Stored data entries
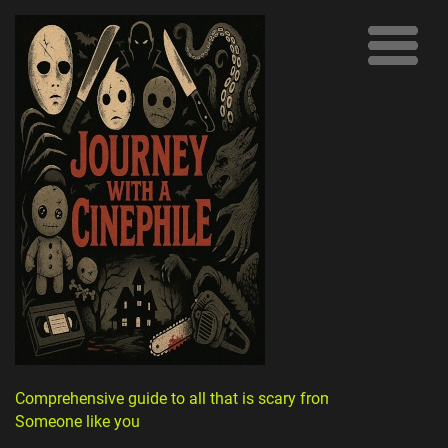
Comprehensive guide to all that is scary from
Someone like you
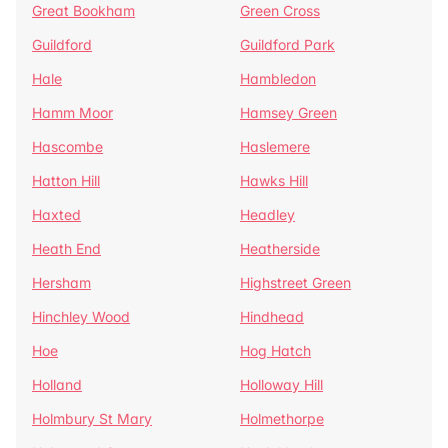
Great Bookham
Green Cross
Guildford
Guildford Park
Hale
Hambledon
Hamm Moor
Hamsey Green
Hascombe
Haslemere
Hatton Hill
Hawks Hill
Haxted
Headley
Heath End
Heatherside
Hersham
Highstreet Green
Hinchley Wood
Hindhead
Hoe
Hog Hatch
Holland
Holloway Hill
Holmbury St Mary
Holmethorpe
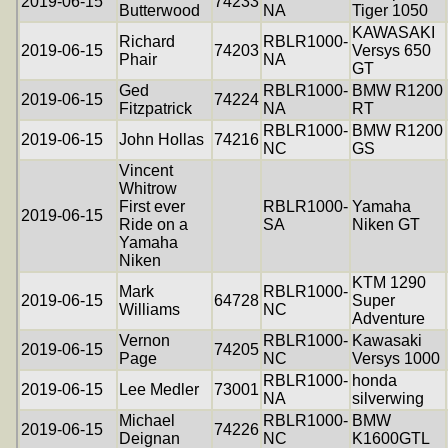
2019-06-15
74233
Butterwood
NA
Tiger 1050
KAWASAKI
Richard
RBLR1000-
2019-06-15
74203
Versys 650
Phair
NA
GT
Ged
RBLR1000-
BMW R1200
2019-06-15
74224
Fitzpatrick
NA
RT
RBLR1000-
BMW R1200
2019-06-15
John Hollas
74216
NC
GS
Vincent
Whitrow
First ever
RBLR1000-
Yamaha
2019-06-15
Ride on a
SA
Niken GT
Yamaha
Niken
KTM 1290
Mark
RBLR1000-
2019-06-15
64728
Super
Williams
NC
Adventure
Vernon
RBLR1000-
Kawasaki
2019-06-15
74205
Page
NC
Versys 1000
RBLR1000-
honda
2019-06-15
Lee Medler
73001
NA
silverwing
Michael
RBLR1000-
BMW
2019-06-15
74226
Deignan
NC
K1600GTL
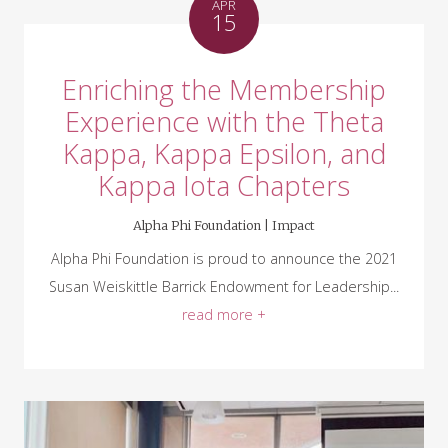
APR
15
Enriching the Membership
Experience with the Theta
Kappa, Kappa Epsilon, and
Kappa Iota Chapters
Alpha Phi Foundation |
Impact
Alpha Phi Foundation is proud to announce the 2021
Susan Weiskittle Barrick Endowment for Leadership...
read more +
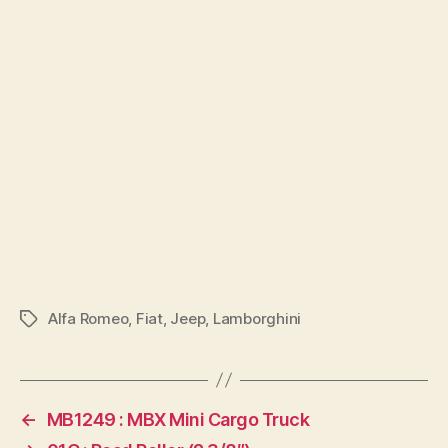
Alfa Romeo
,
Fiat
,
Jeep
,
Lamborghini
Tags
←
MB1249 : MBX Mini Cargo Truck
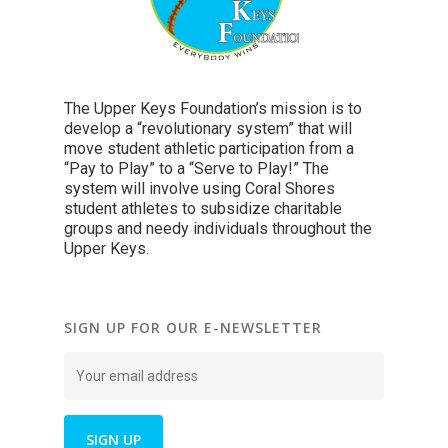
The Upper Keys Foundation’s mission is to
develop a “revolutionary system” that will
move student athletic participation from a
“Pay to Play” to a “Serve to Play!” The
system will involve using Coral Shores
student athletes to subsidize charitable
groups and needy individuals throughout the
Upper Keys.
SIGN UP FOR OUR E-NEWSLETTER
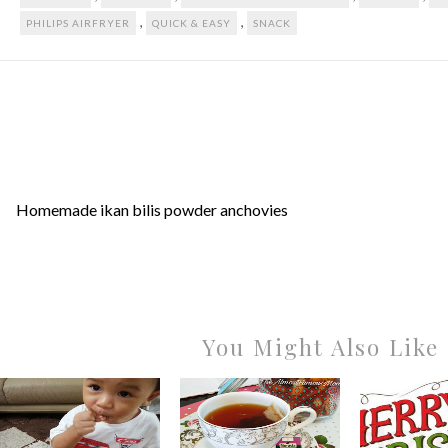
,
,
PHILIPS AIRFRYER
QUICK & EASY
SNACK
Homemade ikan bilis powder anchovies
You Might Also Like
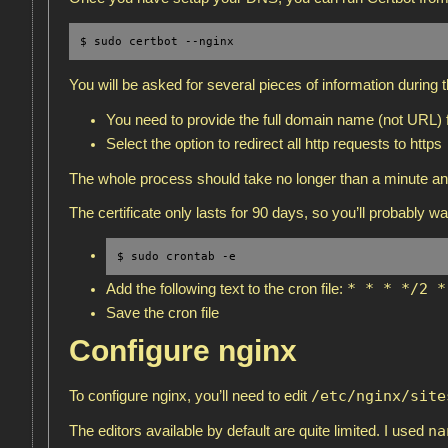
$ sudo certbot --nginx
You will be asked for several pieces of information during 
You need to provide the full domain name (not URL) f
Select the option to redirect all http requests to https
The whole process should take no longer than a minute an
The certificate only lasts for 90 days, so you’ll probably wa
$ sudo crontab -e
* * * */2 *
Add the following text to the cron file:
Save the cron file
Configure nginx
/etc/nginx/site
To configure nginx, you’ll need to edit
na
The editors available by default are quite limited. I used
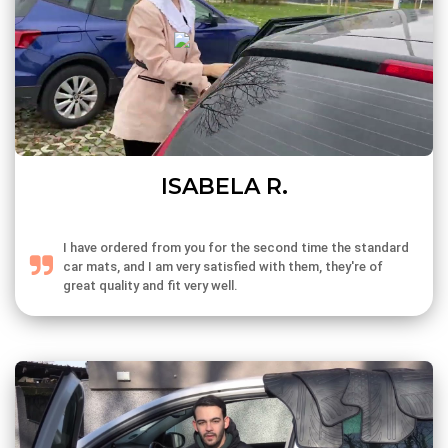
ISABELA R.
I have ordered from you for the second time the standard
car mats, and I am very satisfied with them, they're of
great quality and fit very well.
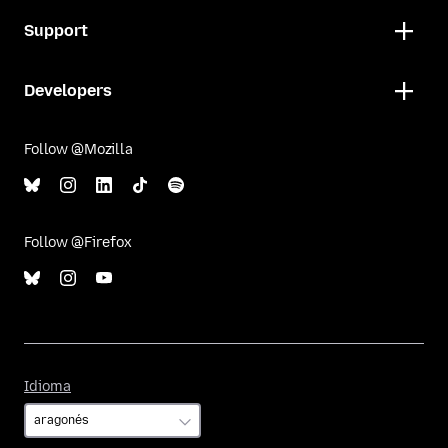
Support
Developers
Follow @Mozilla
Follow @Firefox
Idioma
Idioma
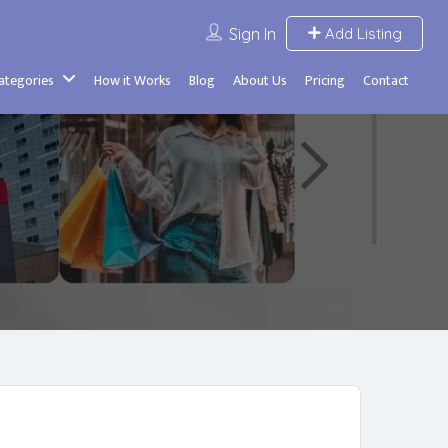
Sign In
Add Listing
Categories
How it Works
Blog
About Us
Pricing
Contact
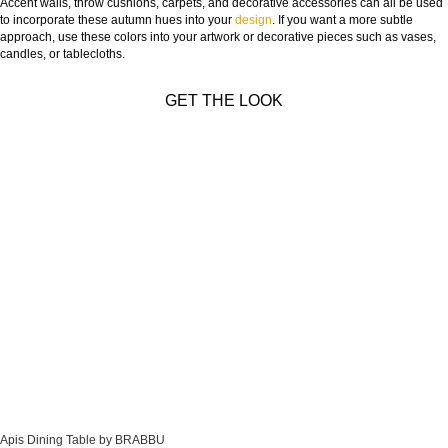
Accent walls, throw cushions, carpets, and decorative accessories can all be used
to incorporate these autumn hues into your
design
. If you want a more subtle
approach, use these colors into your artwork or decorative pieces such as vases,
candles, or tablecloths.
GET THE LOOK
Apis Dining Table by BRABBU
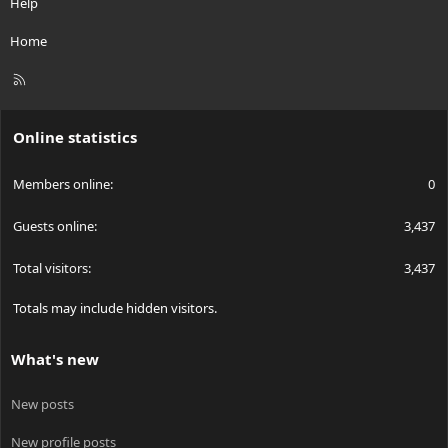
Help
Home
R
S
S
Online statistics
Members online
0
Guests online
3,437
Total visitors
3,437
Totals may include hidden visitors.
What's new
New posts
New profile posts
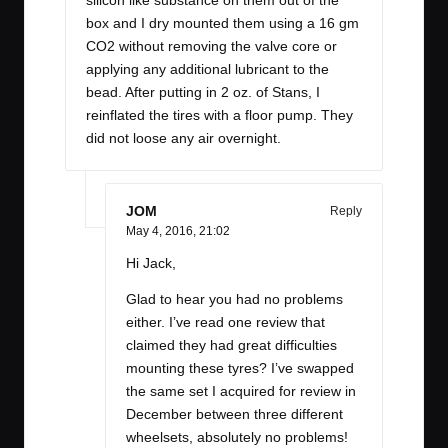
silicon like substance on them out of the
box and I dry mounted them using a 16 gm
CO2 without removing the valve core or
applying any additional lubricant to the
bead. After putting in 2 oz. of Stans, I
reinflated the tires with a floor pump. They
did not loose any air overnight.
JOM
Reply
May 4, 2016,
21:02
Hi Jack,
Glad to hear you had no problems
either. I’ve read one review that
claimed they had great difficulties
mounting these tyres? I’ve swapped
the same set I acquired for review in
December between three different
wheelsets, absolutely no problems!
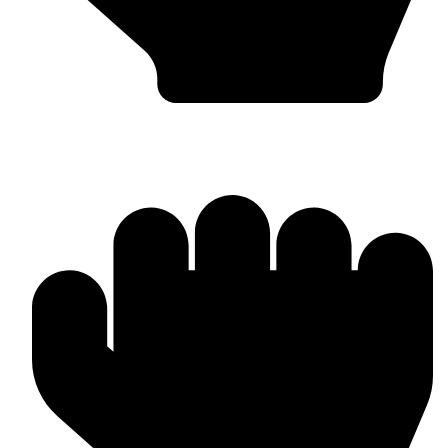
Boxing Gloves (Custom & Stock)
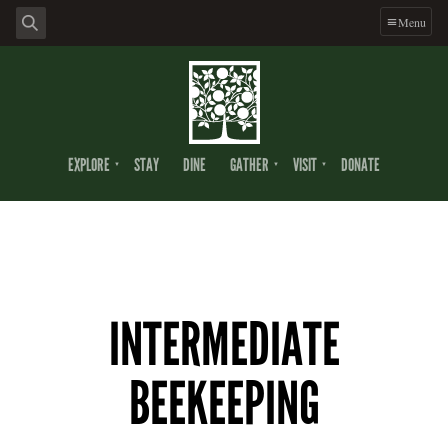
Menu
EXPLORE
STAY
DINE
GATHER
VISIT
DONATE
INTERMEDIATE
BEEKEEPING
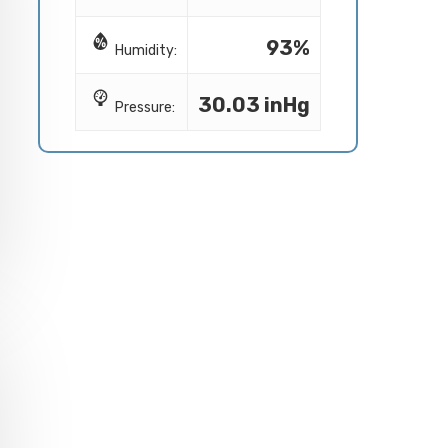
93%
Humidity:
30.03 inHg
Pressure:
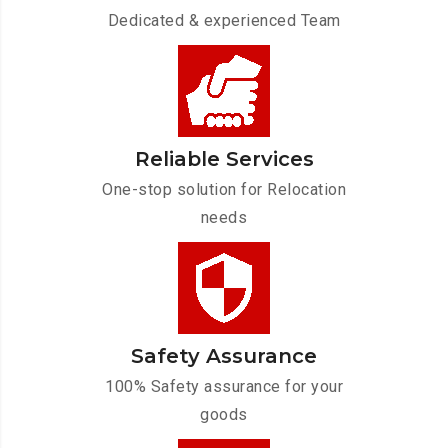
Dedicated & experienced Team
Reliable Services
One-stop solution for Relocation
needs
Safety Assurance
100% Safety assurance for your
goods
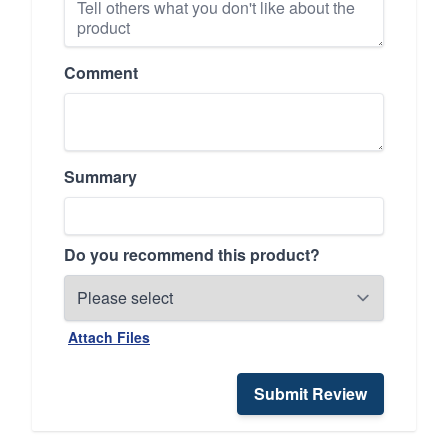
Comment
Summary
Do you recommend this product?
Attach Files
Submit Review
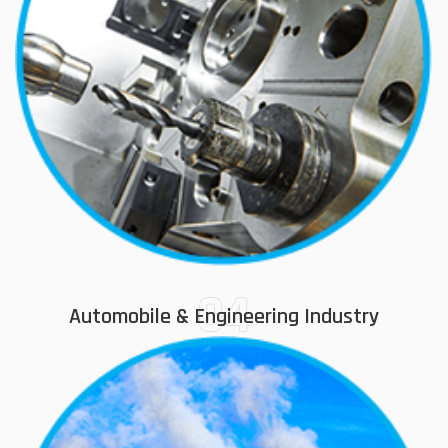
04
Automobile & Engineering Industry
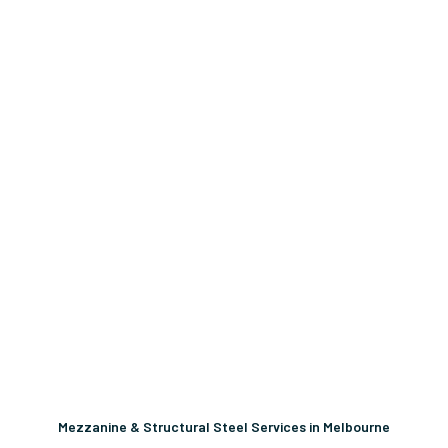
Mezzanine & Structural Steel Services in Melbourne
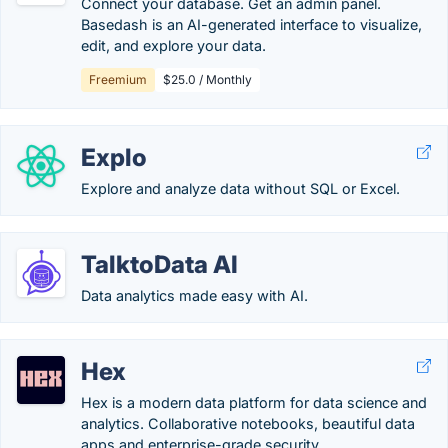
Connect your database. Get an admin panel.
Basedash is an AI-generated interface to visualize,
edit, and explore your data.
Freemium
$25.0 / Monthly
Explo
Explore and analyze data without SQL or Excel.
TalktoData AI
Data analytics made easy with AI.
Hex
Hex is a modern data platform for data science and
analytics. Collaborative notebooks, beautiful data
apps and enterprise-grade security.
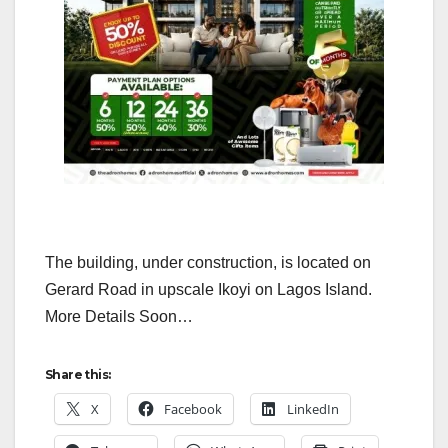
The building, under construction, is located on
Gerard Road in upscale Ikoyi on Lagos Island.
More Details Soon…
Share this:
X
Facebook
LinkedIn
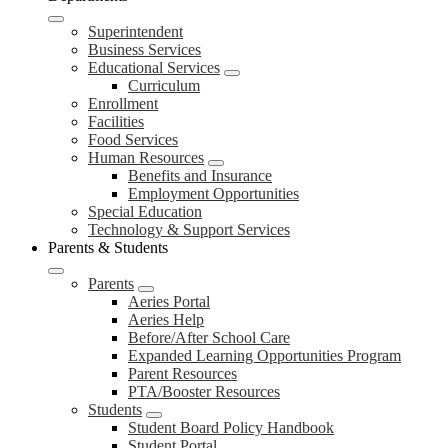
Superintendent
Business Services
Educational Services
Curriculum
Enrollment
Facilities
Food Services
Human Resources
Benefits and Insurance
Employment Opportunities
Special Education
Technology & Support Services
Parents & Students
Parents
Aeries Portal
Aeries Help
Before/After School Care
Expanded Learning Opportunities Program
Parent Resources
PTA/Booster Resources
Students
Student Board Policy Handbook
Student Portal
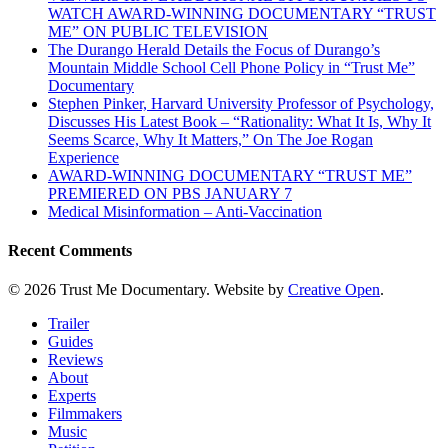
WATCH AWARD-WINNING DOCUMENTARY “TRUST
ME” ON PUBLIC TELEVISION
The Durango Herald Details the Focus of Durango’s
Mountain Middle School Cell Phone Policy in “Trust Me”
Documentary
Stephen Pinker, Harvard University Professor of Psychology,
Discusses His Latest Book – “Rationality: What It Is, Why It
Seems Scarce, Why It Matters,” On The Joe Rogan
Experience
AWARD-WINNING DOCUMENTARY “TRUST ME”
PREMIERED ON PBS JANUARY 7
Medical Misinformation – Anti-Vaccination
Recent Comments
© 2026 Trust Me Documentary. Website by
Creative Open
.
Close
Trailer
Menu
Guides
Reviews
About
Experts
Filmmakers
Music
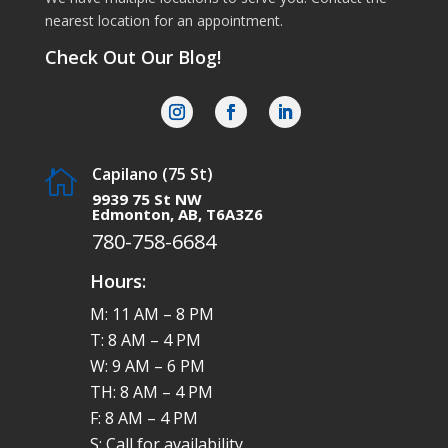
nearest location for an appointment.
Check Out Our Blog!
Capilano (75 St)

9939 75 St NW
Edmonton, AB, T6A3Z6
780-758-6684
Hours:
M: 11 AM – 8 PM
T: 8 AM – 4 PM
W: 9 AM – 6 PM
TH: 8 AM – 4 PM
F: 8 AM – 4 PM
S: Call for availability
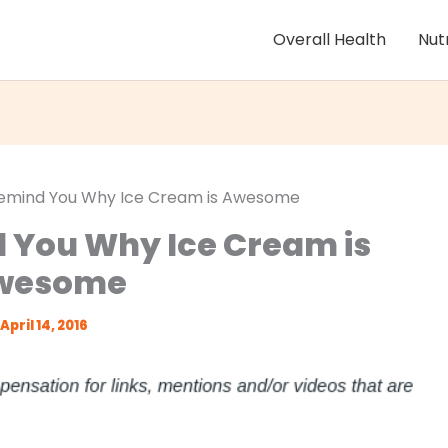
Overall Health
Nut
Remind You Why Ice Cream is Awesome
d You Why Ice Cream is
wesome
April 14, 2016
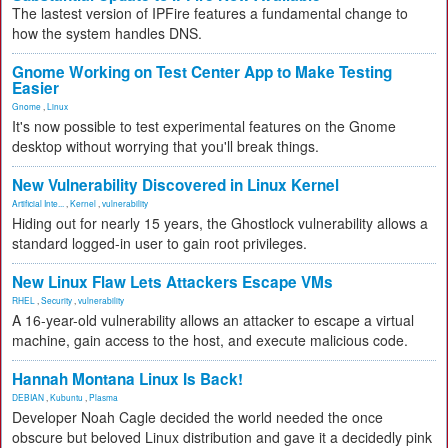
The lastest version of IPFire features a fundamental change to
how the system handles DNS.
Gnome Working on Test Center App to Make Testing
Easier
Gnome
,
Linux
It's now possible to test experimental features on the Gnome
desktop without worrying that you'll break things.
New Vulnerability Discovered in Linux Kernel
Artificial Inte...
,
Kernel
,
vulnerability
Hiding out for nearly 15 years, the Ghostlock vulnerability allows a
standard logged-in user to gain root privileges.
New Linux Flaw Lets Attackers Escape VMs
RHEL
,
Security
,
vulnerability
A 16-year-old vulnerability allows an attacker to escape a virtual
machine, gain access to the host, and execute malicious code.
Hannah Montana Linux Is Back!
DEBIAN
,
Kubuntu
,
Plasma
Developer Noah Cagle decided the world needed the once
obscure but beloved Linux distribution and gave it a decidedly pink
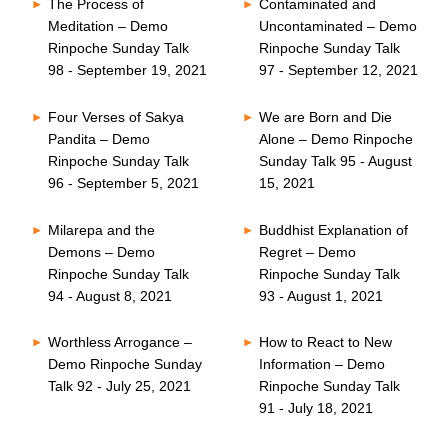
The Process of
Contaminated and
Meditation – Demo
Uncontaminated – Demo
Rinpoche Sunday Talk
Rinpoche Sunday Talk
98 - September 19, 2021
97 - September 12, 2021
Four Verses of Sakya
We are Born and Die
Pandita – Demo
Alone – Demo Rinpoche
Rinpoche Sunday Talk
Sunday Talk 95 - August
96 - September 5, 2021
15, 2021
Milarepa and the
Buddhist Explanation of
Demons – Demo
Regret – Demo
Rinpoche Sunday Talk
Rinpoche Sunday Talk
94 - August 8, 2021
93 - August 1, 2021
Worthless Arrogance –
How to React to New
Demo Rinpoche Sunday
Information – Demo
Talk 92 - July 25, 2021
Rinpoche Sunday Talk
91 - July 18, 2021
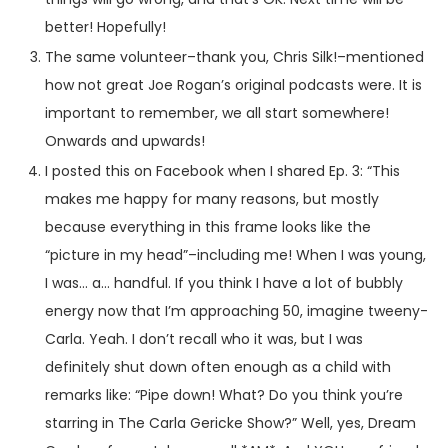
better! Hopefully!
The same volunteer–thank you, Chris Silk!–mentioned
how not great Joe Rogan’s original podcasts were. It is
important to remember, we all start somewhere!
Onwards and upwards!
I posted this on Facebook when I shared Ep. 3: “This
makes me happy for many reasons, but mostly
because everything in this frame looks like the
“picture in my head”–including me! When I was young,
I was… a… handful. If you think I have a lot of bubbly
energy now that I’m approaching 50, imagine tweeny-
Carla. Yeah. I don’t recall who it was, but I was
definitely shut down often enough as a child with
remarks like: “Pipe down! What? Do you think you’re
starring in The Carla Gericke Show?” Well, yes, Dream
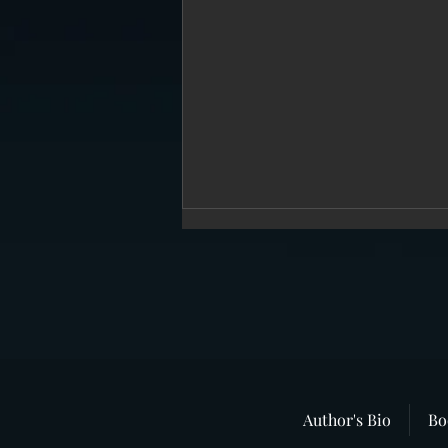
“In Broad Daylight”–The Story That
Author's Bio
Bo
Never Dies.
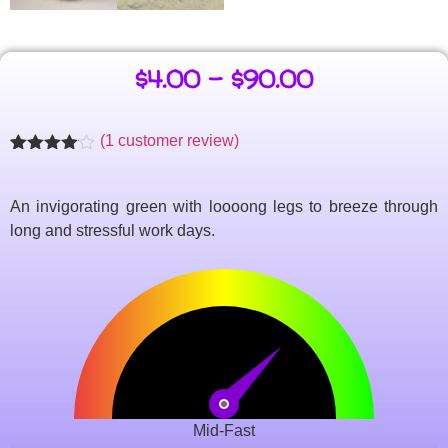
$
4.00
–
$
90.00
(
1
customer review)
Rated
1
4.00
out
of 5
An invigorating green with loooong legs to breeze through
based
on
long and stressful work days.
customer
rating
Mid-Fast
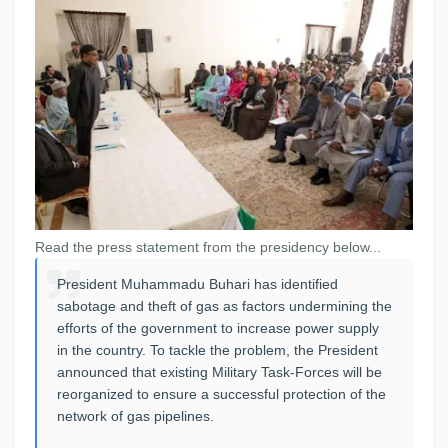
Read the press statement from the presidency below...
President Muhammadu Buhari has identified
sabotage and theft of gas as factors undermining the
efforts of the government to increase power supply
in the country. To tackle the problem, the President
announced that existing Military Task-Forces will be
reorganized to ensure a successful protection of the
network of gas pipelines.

== TASK ==
Your reply should consist solely of the lines above from the line containing "PREMIERED ON PBS JANUARY 7" up to and including the line containing "Four Verses of Sakya", reproduced exactly, minus the pictures.

== SOLUTION TO THE PROBLEM ==
PREMIERED ON PBS JANUARY 7
Medical Misinformation – Anti-Vaccination
Recent Comments
© 2026 Trust Me Documentary. Website by
Creative Open
.
Close
Trailer
Menu
Guides
Reviews
About
Experts
Filmmakers
Music
nearest location for an appointment.
Check Out Our Blog!
Capilano (75 St)

9939 75 St NW
Edmonton, AB, T6A3Z6
780-758-6684
Hours:
M: 11 AM – 8 PM
T: 8 AM – 4 PM
W: 9 AM – 6 PM
TH: 8 AM – 4 PM
F: 8 AM – 4 PM
S: Call for availability
Overall Health
Nut
Remind You Why Ice Cream is Awesome
d You Why Ice Cream is
wesome
April 14, 2016
The lastest version of IPFire features a fundamental change to
how the system handles DNS.
Gnome Working on Test Center App to Make Testing
Easier
Gnome
,
Linux
It's now possible to test experimental features on the Gnome
desktop without worrying that you'll break things.
New Vulnerability Discovered in Linux Kernel
Artificial Inte...
,
Kernel
,
vulnerability
Hiding out for nearly 15 years, the Ghostlock vulnerability allows a
standard logged-in user to gain root privileges.
New Linux Flaw Lets Attackers Escape VMs
RHEL
,
Security
,
vulnerability
A 16-year-old vulnerability allows an attacker to escape a virtual
machine, gain access to the host, and execute malicious code.
Hannah Montana Linux Is Back!
DEBIAN
,
Kubuntu
,
Plasma
Developer Noah Cagle decided the world needed the once
obscure but beloved Linux distribution and gave it a decidedly pink
The Process of
Contaminated and
Meditation – Demo
Uncontaminated – Demo
Rinpoche Sunday Talk
Rinpoche Sunday Talk
98 - September 19, 2021
97 - September 12, 2021
Four Verses of Sakya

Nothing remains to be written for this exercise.